The hospitality industry, which includes hotels and restaurants, employed last year on average 29,525 people or one in 12 workers in Cyprus, compared with 28,420 in 2014, according to Cystat. The number of registered unemployed hospitality workers fell in April to 5,492 from 8,728 the month before and 6,566 in April 2015.
The number of tourists who visited Cyprus last year rose 8.9 per cent to 2,659,405, partly the result of geopolitical developments. Revenue from tourism rose 4.4 per cent to €2.1bn, which was 12 per cent of Cyprus’s gross domestic product.
The chairman of the Cyprus Hotel Association Haris Loizides who was also commenting on CyBC radio, said that what “at this moment matters most is that there are no unemployed hotel workers,” but he added that the policy of showing preference in hiring Cypriots over other workers from European Union countries had resulted in an increasing ratio of Cypriot staffers to up to 75 per cent. This practice had “turned into a boomerang”, he said.
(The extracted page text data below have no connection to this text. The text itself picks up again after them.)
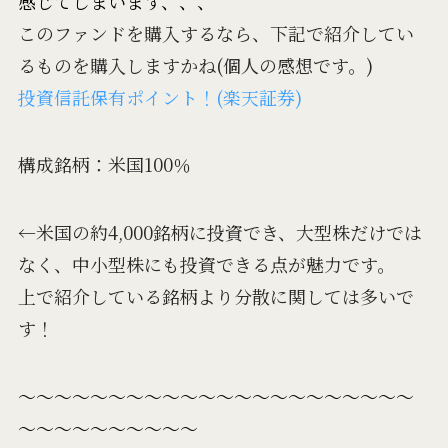
感じてしまいます、、、
このファンドを購入するなら、下記で紹介してい
るものを購入しますかね(個人の感想です。)
投資信託保有ポイント！(楽天証券)
構成銘柄：米国100％
←米国の約4,000銘柄に投資でき、大型株だけでは
なく、中小型株にも投資できる点が魅力です。
上で紹介している銘柄より分散に関しては多いで
す！
～～～～～～～～～～～～～～～～～～～～～～
～～～～～～～～～～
“Unions need to decide who they are representing,” he said, adding that violations of the law governing terms of employment should be referred to the courts instead of serving as an excuse for strike action.
He asked unions to make up their minds whether they were in favour of the application of collective agreements or the implementation of the law adding that “personal contracts are a right enshrined in constitution”.
Lozides said that the gap in the remuneration of workers hired according to the collective agreements and those based on individual contracts is related to the fact that some are permanent workers while the rest are seasonal staff.
“Why should someone remain unemployed if the collective agreement prescribes a €1,400 salary?” he asked.
In her intervention, Labour Minister Zeta Emilianidou said that the ministry intends to carry out inspections to make sure that the law is not violated in the hotel industry and added that “if there is exploitation, the ministry will stand by the workers”.
She added that he ministry would next week notify about 500 unemployed hotel workers who receive the guaranteed minimum income that they would stop receiving it if they did not accept jobs in the hotel industry offered to them.
“Any person eligible (for guaranteed minimum income) and capable of working is obliged to accept a job” that he or she can perform, Emilianidou added.